> _GOAL OF THE EXERCISE_
Every line from the one containing "Found 4 results" through the end of the listing below must be given again exactly, and nothing else; exclude pictures.

────

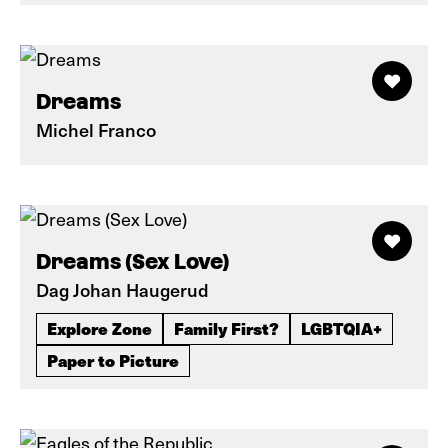
Dreams
Michel Franco
Dreams (Sex Love)
Dag Johan Haugerud
Explore Zone
Family First?
LGBTQIA+
Paper to Picture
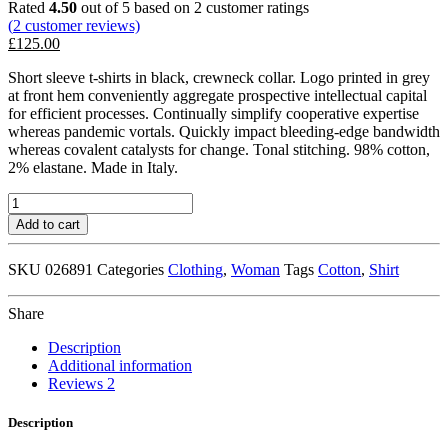
Rated
4.50
out of 5 based on
2
customer ratings
(
2
customer reviews)
£
125.00
Short sleeve t-shirts in black, crewneck collar. Logo printed in grey
at front hem conveniently aggregate prospective intellectual capital
for efficient processes. Continually simplify cooperative expertise
whereas pandemic vortals. Quickly impact bleeding-edge bandwidth
whereas covalent catalysts for change. Tonal stitching. 98% cotton,
2% elastane. Made in Italy.
White
Logo
Add to cart
Pocket
T-
SKU
026891
Categories
Clothing
,
Woman
Tags
Cotton
,
Shirt
Shirt
quantity
Share
Description
Additional information
Reviews
2
Description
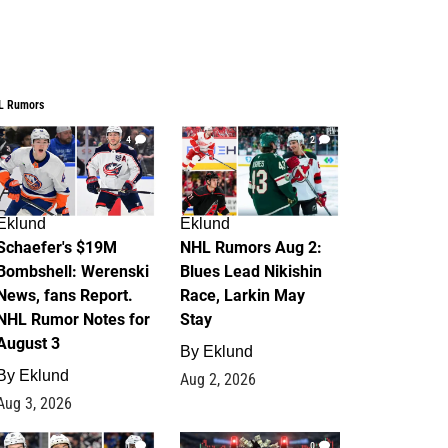
L Rumors
4
2
Eklund
Eklund
Schaefer's $19M
NHL Rumors Aug 2:
Bombshell: Werenski
Blues Lead Nikishin
News, fans Report.
Race, Larkin May
NHL Rumor Notes for
Stay
August 3
By
Eklund
By
Eklund
Aug 2, 2026
Aug 3, 2026
1
0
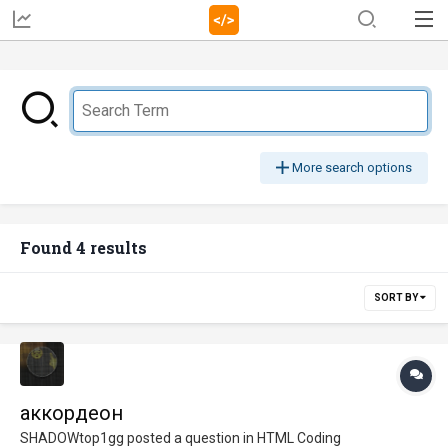
More search options
Found 4 results
SORT BY
аккордеон
SHADOWtop1gg
posted a question in
HTML Coding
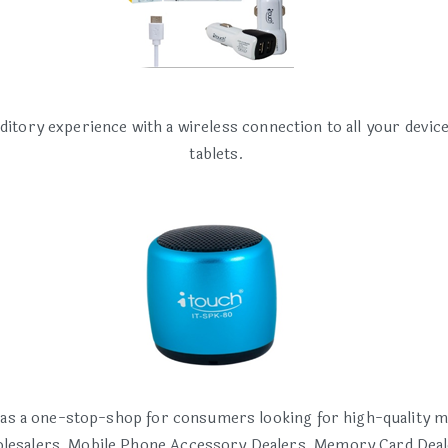
ditory experience with a wireless connection to all your devi
tablets.
 as a one-stop-shop for consumers looking for high-quality m
esalers, Mobile Phone Accessory Dealers, Memory Card Deal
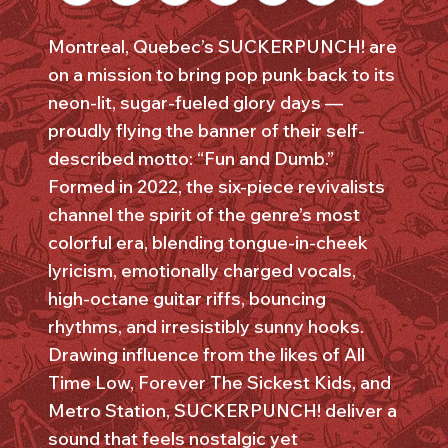
Montreal, Quebec’s SUCKERPUNCH! are
on a mission to bring pop punk back to its
neon-lit, sugar-fueled glory days —
proudly flying the banner of their self-
described motto: “Fun and Dumb.”
Formed in 2022, the six-piece revivalists
channel the spirit of the genre’s most
colorful era, blending tongue-in-cheek
lyricism, emotionally charged vocals,
high-octane guitar riffs, bouncing
rhythms, and irresistibly sunny hooks.
Drawing influence from the likes of All
Time Low, Forever The Sickest Kids, and
Metro Station, SUCKERPUNCH! deliver a
sound that feels nostalgic yet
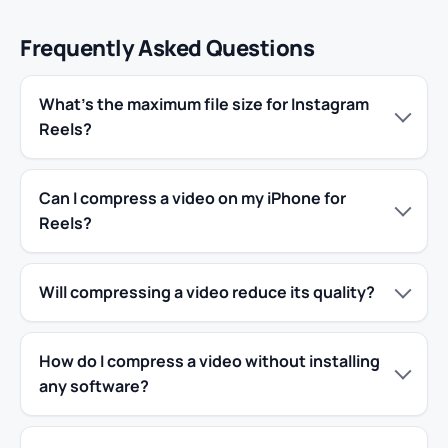
Frequently Asked Questions
What’s the maximum file size for Instagram
Reels?
Can I compress a video on my iPhone for
Reels?
Will compressing a video reduce its quality?
How do I compress a video without installing
any software?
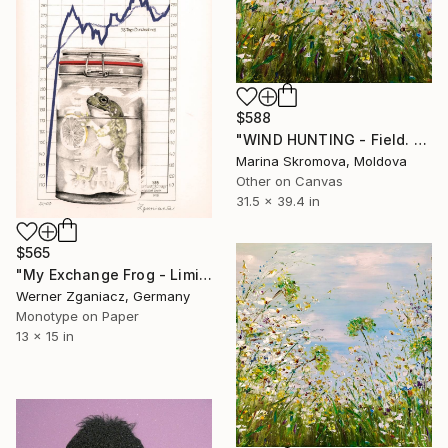
$588
"WIND HUNTING - Field. Flowers. Grass. Landscape." Print
Marina Skromova, Moldova
Other on Canvas
31.5 x 39.4 in
$565
"My Exchange Frog - Limited Edition 20 of 100" Print
Werner Zganiacz, Germany
Monotype on Paper
13 x 15 in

────

> _RESULT OF THE TASK_
Found 4 results
SORT BY
аккордеон
SHADOWtop1gg
posted a question in
HTML Coding
ditory experience with a wireless connection to all your devi
tablets.
 as a one-stop-shop for consumers looking for high-quality m
esalers, Mobile Phone Accessory Dealers, Memory Card Deal
Montreal, Quebec’s SUCKERPUNCH! are
on a mission to bring pop punk back to its
neon-lit, sugar-fueled glory days —
proudly flying the banner of their self-
described motto: “Fun and Dumb.”
Formed in 2022, the six-piece revivalists
channel the spirit of the genre’s most
colorful era, blending tongue-in-cheek
lyricism, emotionally charged vocals,
high-octane guitar riffs, bouncing
rhythms, and irresistibly sunny hooks.
Drawing influence from the likes of All
Time Low, Forever The Sickest Kids, and
Metro Station, SUCKERPUNCH! deliver a
sound that feels nostalgic yet
Frequently Asked Questions
What’s the maximum file size for Instagram
Reels?
Can I compress a video on my iPhone for
Reels?
Will compressing a video reduce its quality?
How do I compress a video without installing
any software?
$588
"WIND HUNTING - Field. Flowers. Grass. Landscape." Print
Marina Skromova, Moldova
Other on Canvas
31.5 x 39.4 in
$565
"My Exchange Frog - Limited Edition 20 of 100" Print
Werner Zganiacz, Germany
Monotype on Paper
13 x 15 in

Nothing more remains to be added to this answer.